Saturday, May 5, 2012

Mortgage Refinancing

Thinking about refinancing your mortgage? We have all the information you need to know

Refinancing your mortgage simply means taking out a new mortgage to replace your existing one. Why bother? Because over time your circumstances can change, so it's good to review your mortgage every 2 or 3 years. Compare it with other products on the market and make sure it's still the best one for you.



There are lots of reasons to consider refinancing your mortgage:

  • If you want to renovate or put an extension on your home
  • To get better value, such as a lower interest rate or to pay little or even no monthly fees
  • To consolidate finances. For example: to save money by consolidating your credit card debt, personal loans and car loan all into the one loan
  • To suit changes in your life, such as having children, or finishing up at your job, or selling/buying an investment property
  • Or to simply explore your options when you come to the end of a fixed term mortgage.

What is the application process for mortgage refinancing?

The process to refinance a mortgage is similar to the process of getting your original mortgage, and you'll find you have some of the information you need from your original mortgage documents already.

How much will it cost me to refinance?

While refinancing your home may save you money there will likely be some upfront costs to budget for.
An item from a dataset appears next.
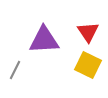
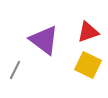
red triangle: rotated 45 degrees clockwise
purple triangle: rotated 40 degrees clockwise
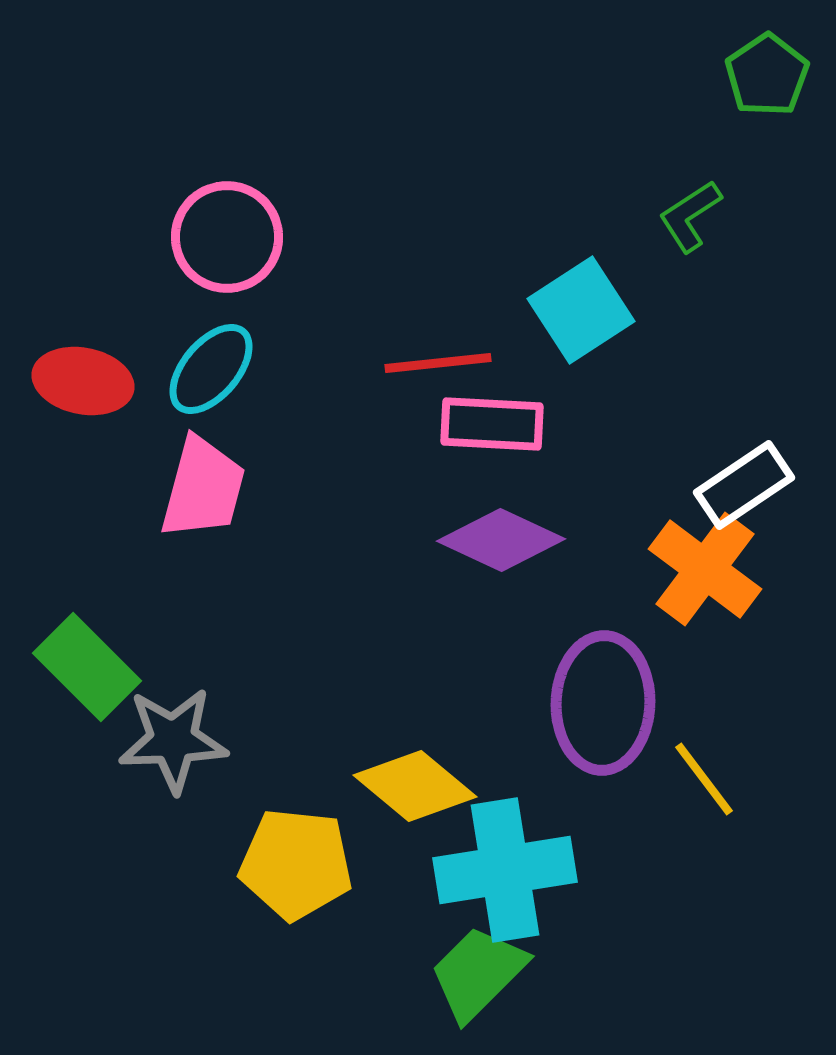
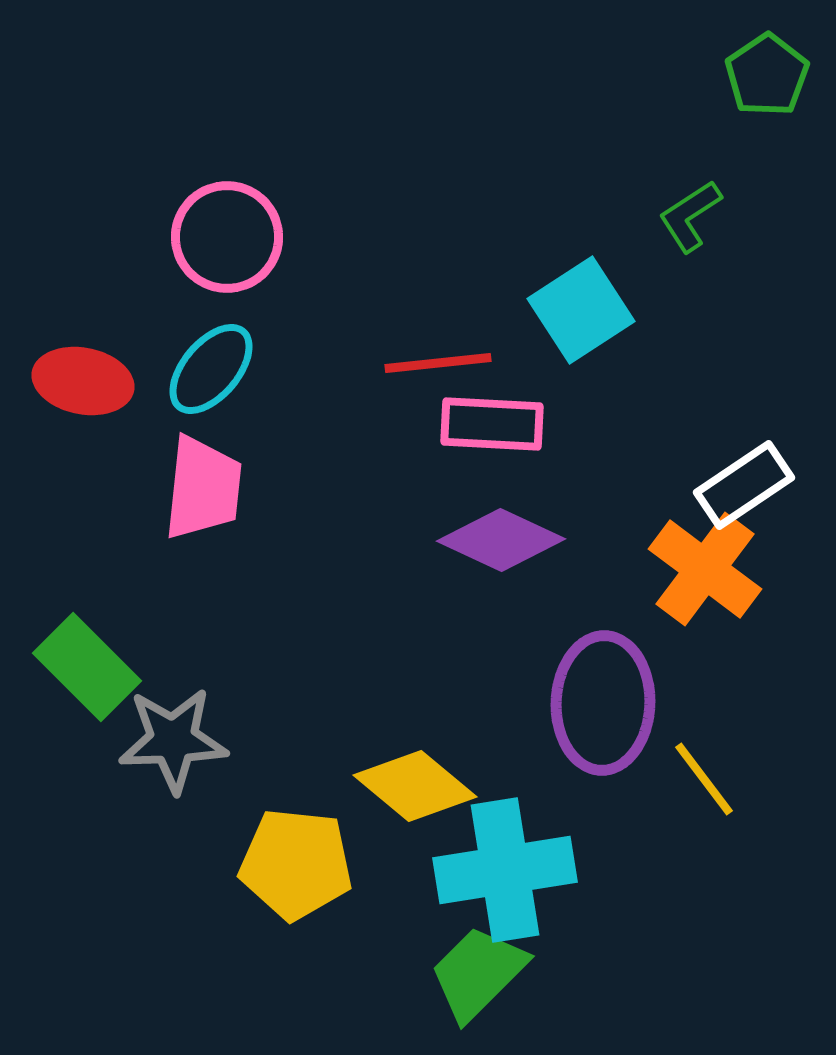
pink trapezoid: rotated 9 degrees counterclockwise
These fees may include:
  • Exit fees from your existing home loan
  • Establishment/application fees
  • Mortgage approval fees
  • Settlement and handling fees
  • Additional mortgage stamp duty – if you increase your current mortgage
  • Mortgage registration – to inform the State Titles Office you've changed either your mortgage provider or type of mortgage.

What's the best way to refinance my current mortgage?

Provided you're approved for an ING DIRECT mortgage they take care of all the paperwork for you. However, just for your information this is what usually happens.
  • You (or your solicitor) inform your current lender that your current mortgage will be discharged
  • When your current lender knows the settlement date they give you the final payout figure
  • They then pay them the standard amount and the title deeds are transferred to ING DIRECT
  • On settlement they receive a Discharge of Mortgage document that is lodged with the Land Titles office. That's all there is to it.

1 comment:

  1. Refinancing can be a good option if interest rates are considerably lower than your original interest rate, like 2% lower. It is best to shop around and compare the terms of home loan refinance from various lenders to get the best financing deal. And most important before refinancing, plan and do your homework first because its so important to know all about the mortgage finance.